FOXP2 is about as sexy as a gene gets, so it is no surprise the media chose to cover this darling of pop linguistics and psychology.  Often inaccurately termed the ‘language gene’, FOXP2 is also linked to a suite of other cognitive and physiological traits.  Nevertheless, because Neanderthals possess the human variant, it has been widely reported that this allows speculation as to whether or not Neanderthals could speak.  Inherent theoretical problems abound in this line of reasoning, but more important than its questionable validity is its sheer irrelevance.  The critical issue is whether or not Neanderthals could communicate as humans do.  Neanderthals might well have had a sophisticated communication system with little resemblance to much of human language, and this is a far more interesting possibility.

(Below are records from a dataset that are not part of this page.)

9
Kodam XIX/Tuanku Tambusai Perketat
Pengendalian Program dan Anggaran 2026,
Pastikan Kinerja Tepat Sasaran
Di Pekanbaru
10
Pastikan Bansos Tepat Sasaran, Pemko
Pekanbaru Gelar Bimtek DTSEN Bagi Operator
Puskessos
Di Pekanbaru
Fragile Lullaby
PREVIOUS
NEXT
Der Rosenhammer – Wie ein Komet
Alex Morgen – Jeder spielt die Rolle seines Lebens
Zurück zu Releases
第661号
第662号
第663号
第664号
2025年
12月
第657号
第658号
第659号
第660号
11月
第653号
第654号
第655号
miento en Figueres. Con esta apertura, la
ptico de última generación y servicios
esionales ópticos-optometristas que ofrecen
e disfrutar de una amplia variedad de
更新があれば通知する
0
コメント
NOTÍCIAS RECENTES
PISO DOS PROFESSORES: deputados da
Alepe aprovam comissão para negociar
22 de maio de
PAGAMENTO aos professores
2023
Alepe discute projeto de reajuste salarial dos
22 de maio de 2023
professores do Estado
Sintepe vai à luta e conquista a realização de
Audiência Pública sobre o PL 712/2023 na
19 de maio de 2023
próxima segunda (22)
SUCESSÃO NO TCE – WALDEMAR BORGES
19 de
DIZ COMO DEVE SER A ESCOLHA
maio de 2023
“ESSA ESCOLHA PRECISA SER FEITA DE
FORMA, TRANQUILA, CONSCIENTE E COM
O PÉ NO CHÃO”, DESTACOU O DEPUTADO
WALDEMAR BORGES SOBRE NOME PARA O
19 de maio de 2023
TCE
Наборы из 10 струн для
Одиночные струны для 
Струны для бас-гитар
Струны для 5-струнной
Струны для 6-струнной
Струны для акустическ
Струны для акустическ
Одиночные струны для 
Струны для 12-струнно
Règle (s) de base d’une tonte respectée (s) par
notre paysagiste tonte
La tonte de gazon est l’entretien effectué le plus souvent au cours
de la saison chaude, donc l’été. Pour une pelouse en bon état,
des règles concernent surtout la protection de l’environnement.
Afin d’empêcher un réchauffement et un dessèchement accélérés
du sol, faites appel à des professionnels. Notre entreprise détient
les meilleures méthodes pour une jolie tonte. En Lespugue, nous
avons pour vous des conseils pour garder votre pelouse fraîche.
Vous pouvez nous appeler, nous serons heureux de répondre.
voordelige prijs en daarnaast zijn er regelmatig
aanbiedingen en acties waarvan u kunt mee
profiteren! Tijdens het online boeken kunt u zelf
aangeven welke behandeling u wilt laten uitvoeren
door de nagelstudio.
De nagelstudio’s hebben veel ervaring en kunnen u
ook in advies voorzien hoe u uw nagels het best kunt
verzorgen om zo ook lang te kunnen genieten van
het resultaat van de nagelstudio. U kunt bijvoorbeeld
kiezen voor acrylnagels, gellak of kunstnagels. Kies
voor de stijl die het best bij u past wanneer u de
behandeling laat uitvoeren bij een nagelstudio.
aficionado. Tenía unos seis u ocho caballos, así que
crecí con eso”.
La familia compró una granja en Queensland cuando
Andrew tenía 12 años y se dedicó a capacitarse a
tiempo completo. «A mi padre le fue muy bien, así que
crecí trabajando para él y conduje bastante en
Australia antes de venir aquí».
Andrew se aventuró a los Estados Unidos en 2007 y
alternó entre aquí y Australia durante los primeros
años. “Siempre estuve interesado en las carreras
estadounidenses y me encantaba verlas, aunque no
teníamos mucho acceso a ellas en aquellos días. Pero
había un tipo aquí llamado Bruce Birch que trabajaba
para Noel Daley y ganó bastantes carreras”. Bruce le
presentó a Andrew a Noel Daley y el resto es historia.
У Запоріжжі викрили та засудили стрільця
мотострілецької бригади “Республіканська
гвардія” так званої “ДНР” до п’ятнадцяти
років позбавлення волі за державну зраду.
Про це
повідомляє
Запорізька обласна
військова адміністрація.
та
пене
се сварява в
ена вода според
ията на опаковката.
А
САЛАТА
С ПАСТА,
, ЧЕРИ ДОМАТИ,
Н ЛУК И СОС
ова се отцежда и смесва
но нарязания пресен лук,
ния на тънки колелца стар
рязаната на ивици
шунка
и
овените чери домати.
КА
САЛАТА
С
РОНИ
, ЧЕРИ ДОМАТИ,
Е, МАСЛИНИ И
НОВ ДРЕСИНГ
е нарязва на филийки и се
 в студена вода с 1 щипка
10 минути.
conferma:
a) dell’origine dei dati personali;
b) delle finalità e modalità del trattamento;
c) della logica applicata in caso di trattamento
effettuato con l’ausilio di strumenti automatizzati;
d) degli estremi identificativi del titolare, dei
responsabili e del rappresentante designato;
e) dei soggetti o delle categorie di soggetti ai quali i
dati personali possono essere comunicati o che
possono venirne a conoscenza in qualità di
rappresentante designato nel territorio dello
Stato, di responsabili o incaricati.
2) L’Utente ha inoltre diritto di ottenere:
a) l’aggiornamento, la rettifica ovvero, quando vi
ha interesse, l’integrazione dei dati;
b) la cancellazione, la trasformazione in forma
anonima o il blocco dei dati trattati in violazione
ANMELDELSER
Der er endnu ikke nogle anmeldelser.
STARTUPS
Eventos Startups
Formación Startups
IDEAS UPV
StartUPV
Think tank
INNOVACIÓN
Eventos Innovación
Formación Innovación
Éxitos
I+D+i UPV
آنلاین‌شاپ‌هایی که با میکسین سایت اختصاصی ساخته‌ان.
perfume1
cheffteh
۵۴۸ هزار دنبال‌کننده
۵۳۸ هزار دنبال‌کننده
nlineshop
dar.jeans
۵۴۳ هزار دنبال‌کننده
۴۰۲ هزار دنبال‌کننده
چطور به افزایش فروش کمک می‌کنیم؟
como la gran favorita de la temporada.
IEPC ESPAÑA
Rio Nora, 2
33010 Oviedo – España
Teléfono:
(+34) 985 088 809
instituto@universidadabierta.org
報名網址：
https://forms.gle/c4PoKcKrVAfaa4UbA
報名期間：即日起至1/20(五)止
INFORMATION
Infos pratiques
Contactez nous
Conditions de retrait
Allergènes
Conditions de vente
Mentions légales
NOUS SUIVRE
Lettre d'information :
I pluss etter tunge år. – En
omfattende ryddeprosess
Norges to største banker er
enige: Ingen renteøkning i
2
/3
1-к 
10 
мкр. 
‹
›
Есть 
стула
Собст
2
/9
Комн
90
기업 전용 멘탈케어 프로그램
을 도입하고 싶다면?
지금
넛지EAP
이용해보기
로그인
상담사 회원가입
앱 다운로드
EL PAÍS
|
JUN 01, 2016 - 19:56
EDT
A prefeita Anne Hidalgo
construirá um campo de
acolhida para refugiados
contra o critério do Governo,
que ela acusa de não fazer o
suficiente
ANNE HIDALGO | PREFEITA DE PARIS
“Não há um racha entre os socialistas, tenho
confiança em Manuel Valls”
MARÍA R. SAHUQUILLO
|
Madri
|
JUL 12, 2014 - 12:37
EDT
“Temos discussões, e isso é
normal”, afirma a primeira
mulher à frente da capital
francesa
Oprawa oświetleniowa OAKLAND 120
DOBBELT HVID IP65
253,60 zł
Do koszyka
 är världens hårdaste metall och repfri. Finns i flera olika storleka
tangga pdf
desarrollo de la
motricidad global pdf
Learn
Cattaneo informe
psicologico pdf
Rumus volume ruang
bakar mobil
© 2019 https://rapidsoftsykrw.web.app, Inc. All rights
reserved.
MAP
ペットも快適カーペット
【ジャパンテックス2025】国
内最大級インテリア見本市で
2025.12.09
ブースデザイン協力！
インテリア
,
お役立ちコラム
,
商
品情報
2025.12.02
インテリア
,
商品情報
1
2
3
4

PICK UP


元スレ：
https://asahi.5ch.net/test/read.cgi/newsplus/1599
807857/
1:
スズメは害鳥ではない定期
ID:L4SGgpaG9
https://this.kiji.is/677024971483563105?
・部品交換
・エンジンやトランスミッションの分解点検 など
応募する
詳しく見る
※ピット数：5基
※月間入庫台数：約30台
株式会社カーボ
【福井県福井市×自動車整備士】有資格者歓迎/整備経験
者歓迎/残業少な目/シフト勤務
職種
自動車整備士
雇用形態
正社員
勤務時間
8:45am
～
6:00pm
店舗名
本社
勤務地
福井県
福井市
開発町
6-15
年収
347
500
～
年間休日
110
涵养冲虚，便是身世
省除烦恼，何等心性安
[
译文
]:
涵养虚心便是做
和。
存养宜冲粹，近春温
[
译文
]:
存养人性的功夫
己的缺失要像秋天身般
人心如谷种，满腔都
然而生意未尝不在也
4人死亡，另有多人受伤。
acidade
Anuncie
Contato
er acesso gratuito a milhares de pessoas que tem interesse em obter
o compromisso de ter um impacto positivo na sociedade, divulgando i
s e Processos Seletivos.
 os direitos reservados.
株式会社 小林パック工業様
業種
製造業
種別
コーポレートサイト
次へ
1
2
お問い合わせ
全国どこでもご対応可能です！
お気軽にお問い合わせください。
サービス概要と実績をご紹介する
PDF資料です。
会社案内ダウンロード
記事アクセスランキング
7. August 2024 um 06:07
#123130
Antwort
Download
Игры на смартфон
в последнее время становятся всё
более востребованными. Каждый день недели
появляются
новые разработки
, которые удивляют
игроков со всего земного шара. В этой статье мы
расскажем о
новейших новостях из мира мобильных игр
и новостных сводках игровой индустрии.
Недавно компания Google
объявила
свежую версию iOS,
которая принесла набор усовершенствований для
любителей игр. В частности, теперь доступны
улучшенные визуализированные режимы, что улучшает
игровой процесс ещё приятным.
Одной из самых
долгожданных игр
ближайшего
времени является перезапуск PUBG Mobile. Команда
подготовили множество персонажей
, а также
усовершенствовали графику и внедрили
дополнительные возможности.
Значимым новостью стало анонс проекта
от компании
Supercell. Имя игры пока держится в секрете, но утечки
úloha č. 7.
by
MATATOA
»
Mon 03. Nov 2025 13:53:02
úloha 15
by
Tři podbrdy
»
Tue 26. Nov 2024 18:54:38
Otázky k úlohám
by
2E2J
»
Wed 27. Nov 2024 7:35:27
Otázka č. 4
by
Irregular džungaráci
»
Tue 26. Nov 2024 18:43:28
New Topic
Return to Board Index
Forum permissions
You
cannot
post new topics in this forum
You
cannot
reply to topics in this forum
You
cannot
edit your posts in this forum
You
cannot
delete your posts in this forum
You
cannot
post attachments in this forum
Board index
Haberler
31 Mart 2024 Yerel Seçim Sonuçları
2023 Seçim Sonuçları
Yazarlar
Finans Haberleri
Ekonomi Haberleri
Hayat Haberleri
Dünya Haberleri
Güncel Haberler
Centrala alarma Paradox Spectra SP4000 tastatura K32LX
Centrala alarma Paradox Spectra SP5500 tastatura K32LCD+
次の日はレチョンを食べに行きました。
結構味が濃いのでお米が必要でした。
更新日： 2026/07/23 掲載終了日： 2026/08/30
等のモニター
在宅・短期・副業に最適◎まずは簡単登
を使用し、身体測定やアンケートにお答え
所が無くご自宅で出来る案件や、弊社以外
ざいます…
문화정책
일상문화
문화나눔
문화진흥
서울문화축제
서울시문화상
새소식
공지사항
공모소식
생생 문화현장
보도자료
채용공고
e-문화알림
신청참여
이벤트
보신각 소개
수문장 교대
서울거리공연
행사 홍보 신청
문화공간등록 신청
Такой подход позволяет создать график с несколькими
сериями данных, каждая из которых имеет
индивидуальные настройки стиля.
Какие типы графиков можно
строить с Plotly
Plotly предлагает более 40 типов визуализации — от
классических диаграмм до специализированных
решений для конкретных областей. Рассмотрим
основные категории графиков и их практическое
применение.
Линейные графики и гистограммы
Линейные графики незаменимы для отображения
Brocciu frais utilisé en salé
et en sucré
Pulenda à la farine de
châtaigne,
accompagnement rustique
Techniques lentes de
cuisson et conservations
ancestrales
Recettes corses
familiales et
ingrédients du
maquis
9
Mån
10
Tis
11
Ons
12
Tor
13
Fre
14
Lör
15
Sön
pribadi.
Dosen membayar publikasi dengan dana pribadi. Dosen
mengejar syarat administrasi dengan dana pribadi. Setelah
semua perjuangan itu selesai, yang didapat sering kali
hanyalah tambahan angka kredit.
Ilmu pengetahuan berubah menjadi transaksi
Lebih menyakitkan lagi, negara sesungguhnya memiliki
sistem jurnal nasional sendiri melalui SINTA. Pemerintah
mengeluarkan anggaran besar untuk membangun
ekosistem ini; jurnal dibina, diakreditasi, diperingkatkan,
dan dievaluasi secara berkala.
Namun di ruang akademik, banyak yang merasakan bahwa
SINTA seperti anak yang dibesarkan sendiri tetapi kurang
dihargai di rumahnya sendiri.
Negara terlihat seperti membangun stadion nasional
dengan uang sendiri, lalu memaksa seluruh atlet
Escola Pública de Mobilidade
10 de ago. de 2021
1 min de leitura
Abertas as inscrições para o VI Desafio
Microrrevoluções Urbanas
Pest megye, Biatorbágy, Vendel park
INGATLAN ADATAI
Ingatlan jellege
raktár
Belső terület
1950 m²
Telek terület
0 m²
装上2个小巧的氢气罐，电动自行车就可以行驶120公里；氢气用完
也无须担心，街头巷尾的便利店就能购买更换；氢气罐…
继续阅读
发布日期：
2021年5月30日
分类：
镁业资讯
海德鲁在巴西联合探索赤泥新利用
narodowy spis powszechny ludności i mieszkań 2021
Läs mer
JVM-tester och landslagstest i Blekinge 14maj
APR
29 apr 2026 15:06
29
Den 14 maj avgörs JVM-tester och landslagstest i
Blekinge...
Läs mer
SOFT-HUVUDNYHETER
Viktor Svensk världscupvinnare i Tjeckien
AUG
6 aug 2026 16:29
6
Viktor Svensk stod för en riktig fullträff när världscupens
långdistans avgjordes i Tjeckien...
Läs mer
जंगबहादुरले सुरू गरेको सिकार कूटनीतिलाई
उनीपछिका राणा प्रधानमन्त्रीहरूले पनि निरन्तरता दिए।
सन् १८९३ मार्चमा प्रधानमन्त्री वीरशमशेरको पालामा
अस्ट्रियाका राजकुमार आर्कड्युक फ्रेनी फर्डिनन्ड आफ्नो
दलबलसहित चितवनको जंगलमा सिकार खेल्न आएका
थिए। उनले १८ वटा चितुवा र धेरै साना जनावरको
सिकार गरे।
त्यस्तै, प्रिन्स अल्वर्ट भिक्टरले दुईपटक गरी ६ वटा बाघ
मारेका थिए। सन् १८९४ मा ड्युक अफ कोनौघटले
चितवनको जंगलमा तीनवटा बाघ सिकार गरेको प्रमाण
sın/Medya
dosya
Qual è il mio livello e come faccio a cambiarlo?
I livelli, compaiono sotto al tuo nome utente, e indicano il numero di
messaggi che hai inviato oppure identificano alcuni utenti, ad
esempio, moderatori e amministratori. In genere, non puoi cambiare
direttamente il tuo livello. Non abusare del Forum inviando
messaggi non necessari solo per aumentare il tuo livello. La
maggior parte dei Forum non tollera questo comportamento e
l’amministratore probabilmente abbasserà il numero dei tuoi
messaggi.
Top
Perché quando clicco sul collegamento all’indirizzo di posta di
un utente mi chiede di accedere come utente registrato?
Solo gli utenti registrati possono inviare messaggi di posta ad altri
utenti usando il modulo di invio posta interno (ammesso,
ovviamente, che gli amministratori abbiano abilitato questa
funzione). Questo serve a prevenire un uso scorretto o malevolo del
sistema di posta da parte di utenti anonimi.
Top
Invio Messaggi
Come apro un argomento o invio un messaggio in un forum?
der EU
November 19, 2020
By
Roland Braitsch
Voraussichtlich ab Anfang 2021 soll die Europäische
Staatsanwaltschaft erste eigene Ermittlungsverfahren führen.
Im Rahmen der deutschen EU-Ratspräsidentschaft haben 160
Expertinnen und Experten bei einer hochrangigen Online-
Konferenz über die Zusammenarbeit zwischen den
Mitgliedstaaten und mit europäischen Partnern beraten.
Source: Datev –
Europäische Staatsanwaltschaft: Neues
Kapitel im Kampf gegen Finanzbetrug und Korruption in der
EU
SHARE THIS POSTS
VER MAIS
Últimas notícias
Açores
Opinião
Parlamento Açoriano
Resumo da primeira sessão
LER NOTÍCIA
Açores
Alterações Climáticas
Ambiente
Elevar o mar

The widespread coverage of these topics is symptomatic of a tendency to distort scientific research for public consumption.  More specifically, it is also a reflection of the dominant genocentric view, which holds that genes have a special causal role in development and can be directly linked to complex behaviours, including language, mate choice, attitude, sexual preference and many others.  This position is being challenged by multiples lines of evidence from many and varied disciplines.  An interpretation from a non-genocentric perspective would be much more informative than fantastical stories on cloning.  Despite this fact, I was unable to find a single article providing alternative implications of constructing the Neanderthal genome.

The public needs and deserves to be accurately informed on scientific research – not merely entertained – because it can ultimately affect their everyday lives.  To be sure, the task of translating dense and specialized academic work into an accessible format is a difficult one.  However, that process should not compromise the original meaning or result in an implicit endorsement of specific ideologies.